_How to complete this task:_ Here is a block of entries. Write out its lines exactly, from the first through the one containing "im Monat bringt".

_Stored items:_
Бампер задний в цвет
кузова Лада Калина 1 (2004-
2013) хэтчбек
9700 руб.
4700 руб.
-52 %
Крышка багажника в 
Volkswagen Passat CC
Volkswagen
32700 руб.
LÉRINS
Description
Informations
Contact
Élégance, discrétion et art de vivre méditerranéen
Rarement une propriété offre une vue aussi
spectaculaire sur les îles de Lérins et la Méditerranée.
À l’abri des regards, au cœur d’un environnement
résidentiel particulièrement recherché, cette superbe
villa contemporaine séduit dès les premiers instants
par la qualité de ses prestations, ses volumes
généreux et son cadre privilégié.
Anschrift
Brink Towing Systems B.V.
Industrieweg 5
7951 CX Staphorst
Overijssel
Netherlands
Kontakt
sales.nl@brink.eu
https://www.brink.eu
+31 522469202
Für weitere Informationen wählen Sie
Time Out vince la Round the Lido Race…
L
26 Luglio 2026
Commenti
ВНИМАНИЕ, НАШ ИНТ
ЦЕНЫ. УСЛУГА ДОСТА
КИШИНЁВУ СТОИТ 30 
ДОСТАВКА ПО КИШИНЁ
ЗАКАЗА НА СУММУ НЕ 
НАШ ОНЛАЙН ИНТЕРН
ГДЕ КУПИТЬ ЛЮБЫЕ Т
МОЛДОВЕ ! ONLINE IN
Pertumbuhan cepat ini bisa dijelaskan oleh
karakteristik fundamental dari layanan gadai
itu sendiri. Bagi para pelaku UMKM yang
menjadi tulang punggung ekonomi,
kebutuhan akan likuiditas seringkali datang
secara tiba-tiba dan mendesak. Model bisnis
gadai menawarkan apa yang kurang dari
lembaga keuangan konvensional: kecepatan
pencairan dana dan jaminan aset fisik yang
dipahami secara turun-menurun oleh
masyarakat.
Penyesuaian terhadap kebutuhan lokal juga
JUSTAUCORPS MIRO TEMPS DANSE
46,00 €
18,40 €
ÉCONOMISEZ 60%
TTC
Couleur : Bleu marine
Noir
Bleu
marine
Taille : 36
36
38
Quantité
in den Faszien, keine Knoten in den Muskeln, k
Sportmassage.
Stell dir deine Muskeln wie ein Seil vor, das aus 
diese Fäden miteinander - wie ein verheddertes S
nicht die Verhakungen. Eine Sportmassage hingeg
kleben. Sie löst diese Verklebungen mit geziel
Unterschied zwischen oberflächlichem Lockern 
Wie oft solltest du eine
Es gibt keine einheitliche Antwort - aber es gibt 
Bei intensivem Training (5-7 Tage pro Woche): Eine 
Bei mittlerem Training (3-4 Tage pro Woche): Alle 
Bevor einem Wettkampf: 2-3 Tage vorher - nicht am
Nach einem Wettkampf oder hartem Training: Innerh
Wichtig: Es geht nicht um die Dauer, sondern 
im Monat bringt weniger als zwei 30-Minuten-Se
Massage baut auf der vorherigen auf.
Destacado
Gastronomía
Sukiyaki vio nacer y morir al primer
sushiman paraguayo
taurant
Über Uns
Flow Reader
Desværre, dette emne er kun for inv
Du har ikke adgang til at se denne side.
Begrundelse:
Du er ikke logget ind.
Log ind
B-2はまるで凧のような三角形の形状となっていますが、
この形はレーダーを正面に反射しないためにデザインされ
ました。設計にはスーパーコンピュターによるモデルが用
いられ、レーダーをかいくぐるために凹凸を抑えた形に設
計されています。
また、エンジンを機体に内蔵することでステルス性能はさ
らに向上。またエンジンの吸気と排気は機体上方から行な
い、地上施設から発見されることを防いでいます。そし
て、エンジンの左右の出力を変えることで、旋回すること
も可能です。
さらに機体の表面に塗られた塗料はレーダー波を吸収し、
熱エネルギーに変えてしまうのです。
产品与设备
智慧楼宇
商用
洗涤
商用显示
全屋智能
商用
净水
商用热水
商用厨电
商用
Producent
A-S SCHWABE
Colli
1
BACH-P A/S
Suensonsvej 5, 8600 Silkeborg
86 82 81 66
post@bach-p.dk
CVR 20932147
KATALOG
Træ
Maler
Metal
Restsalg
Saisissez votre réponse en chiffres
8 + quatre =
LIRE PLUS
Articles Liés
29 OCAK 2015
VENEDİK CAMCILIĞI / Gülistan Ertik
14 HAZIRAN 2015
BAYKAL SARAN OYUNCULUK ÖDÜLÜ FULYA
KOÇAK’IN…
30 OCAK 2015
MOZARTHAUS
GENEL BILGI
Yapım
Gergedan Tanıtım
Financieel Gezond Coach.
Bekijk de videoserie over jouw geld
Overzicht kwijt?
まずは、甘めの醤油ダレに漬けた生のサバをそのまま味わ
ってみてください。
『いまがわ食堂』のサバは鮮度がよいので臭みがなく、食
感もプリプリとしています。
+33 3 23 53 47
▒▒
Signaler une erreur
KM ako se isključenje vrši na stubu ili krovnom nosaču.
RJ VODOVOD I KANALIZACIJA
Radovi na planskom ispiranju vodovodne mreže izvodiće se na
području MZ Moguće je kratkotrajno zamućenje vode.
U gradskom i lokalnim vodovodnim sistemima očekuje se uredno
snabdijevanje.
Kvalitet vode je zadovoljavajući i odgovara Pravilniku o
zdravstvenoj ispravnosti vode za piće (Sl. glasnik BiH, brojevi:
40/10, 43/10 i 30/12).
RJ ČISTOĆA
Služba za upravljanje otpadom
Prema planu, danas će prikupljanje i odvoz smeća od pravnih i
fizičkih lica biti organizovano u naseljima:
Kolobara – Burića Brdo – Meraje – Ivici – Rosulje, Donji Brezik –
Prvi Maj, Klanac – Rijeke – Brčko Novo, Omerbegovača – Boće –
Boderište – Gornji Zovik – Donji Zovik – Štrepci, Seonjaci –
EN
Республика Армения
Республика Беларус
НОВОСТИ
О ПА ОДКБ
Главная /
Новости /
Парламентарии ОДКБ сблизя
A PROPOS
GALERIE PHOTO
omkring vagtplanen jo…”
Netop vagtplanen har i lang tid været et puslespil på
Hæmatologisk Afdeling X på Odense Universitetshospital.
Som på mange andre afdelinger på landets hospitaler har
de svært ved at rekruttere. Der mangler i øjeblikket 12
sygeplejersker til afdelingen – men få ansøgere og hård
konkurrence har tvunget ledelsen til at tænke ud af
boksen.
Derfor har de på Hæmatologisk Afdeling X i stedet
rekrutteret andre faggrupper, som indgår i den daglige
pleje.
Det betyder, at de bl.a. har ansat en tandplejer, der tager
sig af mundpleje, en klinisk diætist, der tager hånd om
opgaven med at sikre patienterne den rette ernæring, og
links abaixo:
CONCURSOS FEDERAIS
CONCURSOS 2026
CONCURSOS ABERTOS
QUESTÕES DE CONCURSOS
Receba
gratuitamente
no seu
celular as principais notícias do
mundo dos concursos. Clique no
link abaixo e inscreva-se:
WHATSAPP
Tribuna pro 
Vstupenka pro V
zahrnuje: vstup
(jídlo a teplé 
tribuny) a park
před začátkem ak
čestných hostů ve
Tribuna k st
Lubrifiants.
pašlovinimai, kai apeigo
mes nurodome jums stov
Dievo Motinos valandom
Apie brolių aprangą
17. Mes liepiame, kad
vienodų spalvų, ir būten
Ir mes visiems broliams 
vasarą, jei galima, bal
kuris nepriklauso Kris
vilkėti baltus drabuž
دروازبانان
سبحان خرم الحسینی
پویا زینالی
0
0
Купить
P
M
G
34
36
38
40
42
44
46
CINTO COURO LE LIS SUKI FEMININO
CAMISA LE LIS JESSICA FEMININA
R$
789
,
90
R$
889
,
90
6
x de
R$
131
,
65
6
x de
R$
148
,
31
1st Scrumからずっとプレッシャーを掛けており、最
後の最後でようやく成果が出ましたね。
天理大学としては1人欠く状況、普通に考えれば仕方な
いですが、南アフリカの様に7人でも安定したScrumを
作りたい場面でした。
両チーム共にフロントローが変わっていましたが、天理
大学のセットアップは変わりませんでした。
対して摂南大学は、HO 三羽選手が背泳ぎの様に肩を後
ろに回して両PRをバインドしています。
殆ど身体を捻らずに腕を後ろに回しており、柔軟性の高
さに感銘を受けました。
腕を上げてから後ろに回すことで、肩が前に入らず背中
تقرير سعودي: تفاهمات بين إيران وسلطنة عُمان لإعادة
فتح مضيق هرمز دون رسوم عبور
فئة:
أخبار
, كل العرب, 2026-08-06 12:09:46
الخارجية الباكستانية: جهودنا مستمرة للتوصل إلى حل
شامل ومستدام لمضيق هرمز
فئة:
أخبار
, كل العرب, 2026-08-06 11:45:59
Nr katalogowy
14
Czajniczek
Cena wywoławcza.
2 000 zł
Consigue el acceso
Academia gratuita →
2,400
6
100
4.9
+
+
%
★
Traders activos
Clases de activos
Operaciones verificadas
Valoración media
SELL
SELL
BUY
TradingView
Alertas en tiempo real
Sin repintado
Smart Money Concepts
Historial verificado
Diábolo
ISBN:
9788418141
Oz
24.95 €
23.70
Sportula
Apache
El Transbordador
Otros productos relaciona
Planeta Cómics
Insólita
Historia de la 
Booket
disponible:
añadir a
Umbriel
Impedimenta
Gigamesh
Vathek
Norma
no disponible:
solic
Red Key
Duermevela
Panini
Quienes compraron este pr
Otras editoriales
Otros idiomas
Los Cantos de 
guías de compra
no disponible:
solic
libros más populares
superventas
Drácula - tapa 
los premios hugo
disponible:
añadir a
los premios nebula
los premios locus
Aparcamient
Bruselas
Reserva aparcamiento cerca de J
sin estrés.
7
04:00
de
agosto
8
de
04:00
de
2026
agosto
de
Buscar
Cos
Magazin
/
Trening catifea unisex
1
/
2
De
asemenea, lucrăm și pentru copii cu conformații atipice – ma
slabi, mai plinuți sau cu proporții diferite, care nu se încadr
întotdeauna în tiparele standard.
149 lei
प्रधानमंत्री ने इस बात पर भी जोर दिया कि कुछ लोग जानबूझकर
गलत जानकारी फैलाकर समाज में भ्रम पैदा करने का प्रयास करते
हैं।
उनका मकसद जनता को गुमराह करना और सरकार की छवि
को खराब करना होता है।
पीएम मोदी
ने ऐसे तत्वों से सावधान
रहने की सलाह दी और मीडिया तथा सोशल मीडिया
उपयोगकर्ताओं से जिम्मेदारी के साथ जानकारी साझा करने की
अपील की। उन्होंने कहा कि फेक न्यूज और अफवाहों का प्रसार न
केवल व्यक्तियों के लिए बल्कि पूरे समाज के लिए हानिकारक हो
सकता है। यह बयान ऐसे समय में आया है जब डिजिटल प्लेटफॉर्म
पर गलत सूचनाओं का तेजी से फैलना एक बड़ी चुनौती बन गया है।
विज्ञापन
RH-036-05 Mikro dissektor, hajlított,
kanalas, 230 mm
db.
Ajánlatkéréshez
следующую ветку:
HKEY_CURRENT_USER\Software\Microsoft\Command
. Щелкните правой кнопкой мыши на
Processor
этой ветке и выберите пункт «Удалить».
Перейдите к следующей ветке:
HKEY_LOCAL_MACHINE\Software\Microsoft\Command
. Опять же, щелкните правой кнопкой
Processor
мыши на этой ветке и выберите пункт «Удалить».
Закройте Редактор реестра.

_Response box:_
Бампер задний в цвет
кузова Лада Калина 1 (2004-
2013) хэтчбек
9700 руб.
4700 руб.
-52 %
Крышка багажника в 
Volkswagen Passat CC
Volkswagen
32700 руб.
LÉRINS
Description
Informations
Contact
Élégance, discrétion et art de vivre méditerranéen
Rarement une propriété offre une vue aussi
spectaculaire sur les îles de Lérins et la Méditerranée.
À l’abri des regards, au cœur d’un environnement
résidentiel particulièrement recherché, cette superbe
villa contemporaine séduit dès les premiers instants
par la qualité de ses prestations, ses volumes
généreux et son cadre privilégié.
Anschrift
Brink Towing Systems B.V.
Industrieweg 5
7951 CX Staphorst
Overijssel
Netherlands
Kontakt
sales.nl@brink.eu
https://www.brink.eu
+31 522469202
Für weitere Informationen wählen Sie
Time Out vince la Round the Lido Race…
L
26 Luglio 2026
Commenti
ВНИМАНИЕ, НАШ ИНТ
ЦЕНЫ. УСЛУГА ДОСТА
КИШИНЁВУ СТОИТ 30 
ДОСТАВКА ПО КИШИНЁ
ЗАКАЗА НА СУММУ НЕ 
НАШ ОНЛАЙН ИНТЕРН
ГДЕ КУПИТЬ ЛЮБЫЕ Т
МОЛДОВЕ ! ONLINE IN
Pertumbuhan cepat ini bisa dijelaskan oleh
karakteristik fundamental dari layanan gadai
itu sendiri. Bagi para pelaku UMKM yang
menjadi tulang punggung ekonomi,
kebutuhan akan likuiditas seringkali datang
secara tiba-tiba dan mendesak. Model bisnis
gadai menawarkan apa yang kurang dari
lembaga keuangan konvensional: kecepatan
pencairan dana dan jaminan aset fisik yang
dipahami secara turun-menurun oleh
masyarakat.
Penyesuaian terhadap kebutuhan lokal juga
JUSTAUCORPS MIRO TEMPS DANSE
46,00 €
18,40 €
ÉCONOMISEZ 60%
TTC
Couleur : Bleu marine
Noir
Bleu
marine
Taille : 36
36
38
Quantité
in den Faszien, keine Knoten in den Muskeln, k
Sportmassage.
Stell dir deine Muskeln wie ein Seil vor, das aus 
diese Fäden miteinander - wie ein verheddertes S
nicht die Verhakungen. Eine Sportmassage hingeg
kleben. Sie löst diese Verklebungen mit geziel
Unterschied zwischen oberflächlichem Lockern 
Wie oft solltest du eine
Es gibt keine einheitliche Antwort - aber es gibt 
Bei intensivem Training (5-7 Tage pro Woche): Eine 
Bei mittlerem Training (3-4 Tage pro Woche): Alle 
Bevor einem Wettkampf: 2-3 Tage vorher - nicht am
Nach einem Wettkampf oder hartem Training: Innerh
Wichtig: Es geht nicht um die Dauer, sondern 
im Monat bringt weniger als zwei 30-Minuten-Se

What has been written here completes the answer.